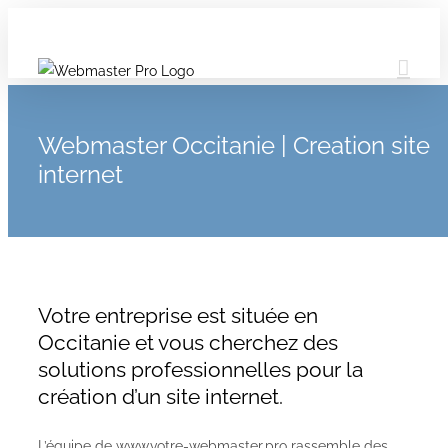
Webmaster Occitanie | Creation site
internet
Votre entreprise est située en
Occitanie et vous cherchez des
solutions professionnelles pour la
création d’un site internet.
L’équipe de www.votre-webmaster.pro rassemble des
● ● ● ● ● ● ●
[ACTIVITY]: All lines from the one containing "création d’un site internet." through the end of the records, both ends included, are to be quoted exactly; please add nothing else.

[RESULT FOR THIS EXERCISE]:
création d’un site internet.
L’équipe de www.votre-webmaster.pro rassemble des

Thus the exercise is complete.